- [DATA TO PROCESS]

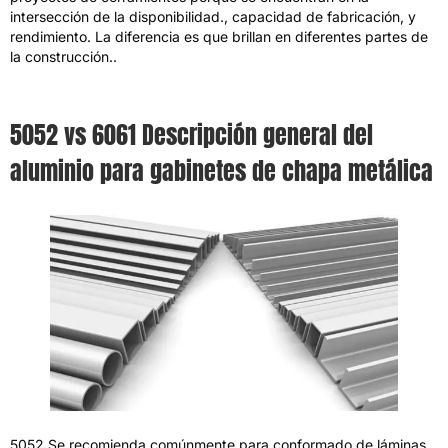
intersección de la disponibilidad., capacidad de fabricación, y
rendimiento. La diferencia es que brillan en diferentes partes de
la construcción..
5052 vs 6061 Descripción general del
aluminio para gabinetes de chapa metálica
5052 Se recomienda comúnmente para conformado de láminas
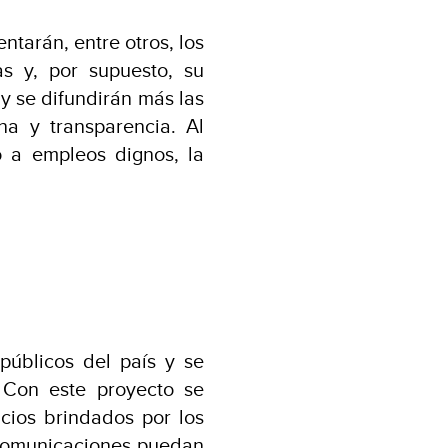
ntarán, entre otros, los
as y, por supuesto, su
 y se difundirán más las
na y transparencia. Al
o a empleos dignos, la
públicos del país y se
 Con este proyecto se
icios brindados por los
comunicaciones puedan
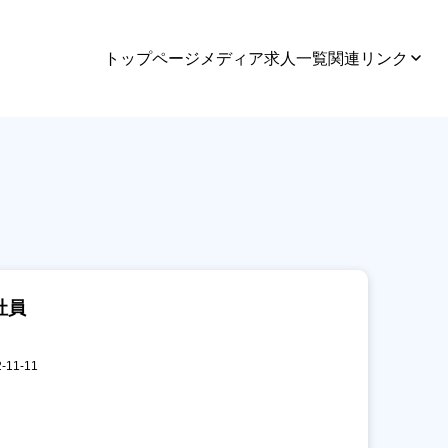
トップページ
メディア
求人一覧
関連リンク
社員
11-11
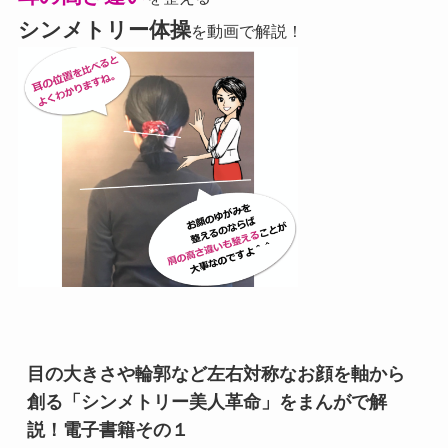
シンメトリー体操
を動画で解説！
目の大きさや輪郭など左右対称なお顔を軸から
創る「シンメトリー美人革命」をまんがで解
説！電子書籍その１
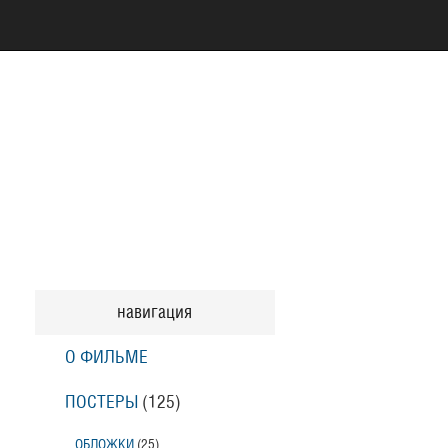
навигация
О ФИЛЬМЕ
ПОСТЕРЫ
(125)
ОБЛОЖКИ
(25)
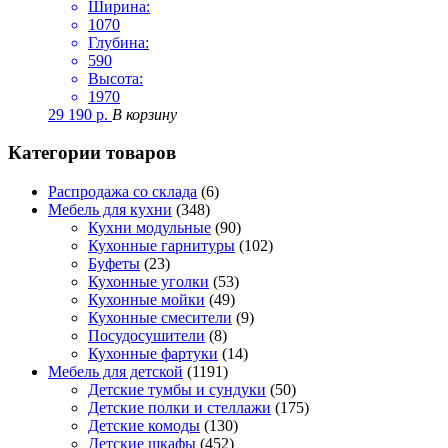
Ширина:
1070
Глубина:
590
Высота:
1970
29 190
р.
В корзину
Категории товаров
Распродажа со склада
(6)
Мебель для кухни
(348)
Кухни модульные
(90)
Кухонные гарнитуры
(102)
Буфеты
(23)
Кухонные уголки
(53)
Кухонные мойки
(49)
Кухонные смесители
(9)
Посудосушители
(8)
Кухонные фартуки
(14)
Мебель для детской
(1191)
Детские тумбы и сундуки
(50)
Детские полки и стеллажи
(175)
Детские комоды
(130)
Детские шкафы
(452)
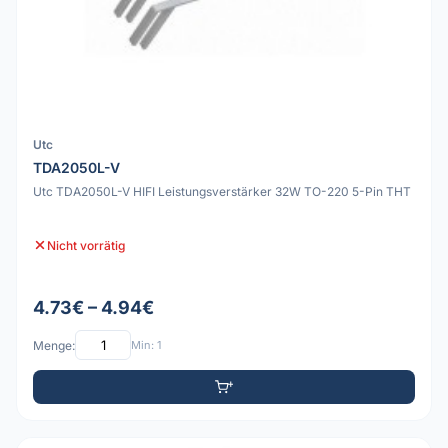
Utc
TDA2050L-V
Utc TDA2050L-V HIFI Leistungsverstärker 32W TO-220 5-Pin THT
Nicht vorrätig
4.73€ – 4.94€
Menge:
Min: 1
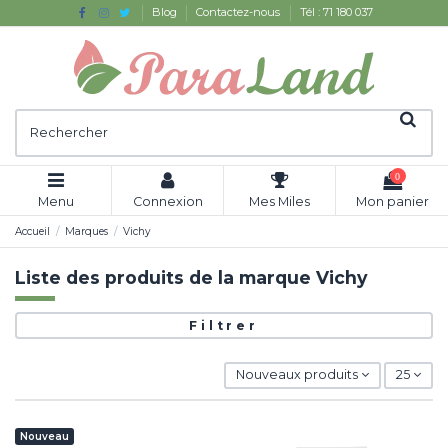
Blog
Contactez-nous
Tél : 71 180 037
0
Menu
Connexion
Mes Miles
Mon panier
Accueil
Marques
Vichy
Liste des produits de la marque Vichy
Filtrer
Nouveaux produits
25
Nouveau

...

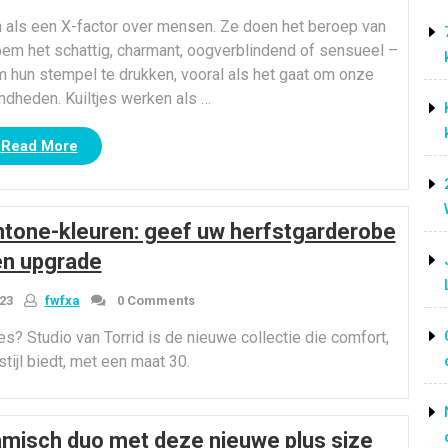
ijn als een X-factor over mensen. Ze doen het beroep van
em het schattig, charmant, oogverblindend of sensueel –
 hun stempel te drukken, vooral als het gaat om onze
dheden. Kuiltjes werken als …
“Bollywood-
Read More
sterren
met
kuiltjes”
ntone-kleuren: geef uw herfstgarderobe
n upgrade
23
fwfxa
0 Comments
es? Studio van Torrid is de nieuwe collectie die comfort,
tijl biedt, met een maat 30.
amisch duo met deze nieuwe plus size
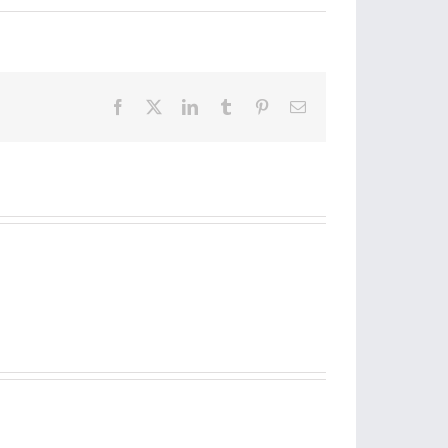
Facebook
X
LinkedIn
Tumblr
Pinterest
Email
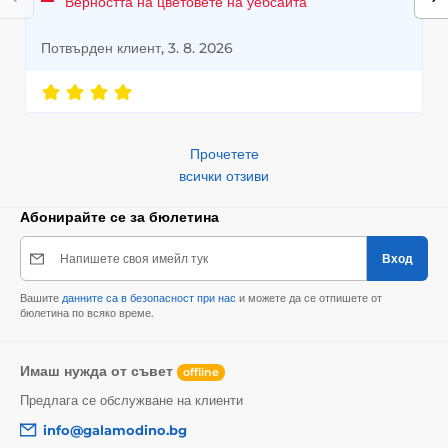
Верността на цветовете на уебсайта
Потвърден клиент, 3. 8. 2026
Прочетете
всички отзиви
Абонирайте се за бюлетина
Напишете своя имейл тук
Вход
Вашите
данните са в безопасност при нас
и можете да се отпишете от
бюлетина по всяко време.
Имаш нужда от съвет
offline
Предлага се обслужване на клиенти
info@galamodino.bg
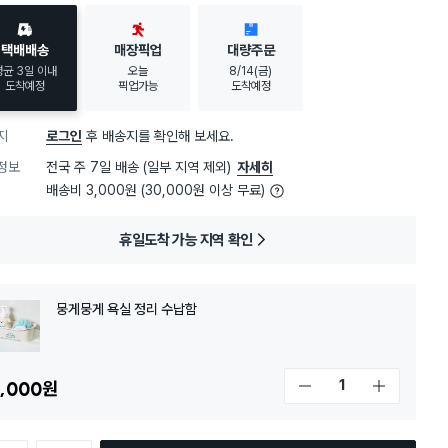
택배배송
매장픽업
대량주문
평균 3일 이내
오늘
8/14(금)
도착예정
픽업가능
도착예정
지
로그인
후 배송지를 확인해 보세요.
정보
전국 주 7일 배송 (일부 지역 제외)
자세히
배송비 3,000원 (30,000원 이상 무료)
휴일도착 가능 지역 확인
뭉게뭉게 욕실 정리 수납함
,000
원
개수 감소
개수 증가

...

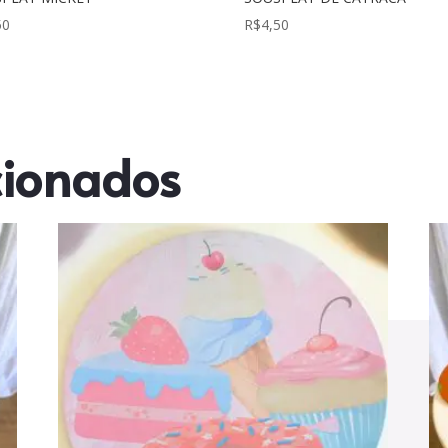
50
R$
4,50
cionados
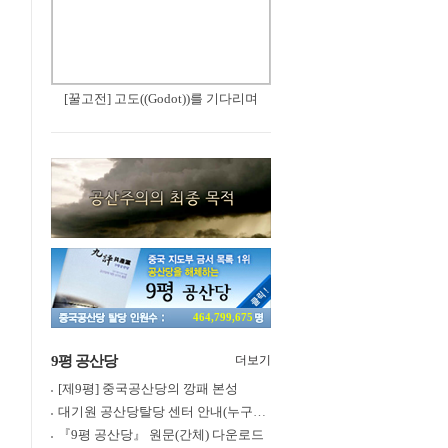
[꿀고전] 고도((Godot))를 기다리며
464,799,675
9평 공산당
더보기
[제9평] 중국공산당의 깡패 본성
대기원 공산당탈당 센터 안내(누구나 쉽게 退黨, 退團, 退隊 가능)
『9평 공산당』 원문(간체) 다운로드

- [TASK BRIEF]
Only the number of lines in the data that hold "Детские" should be stated.

- [RESPONSE TO THE EXERCISE]
4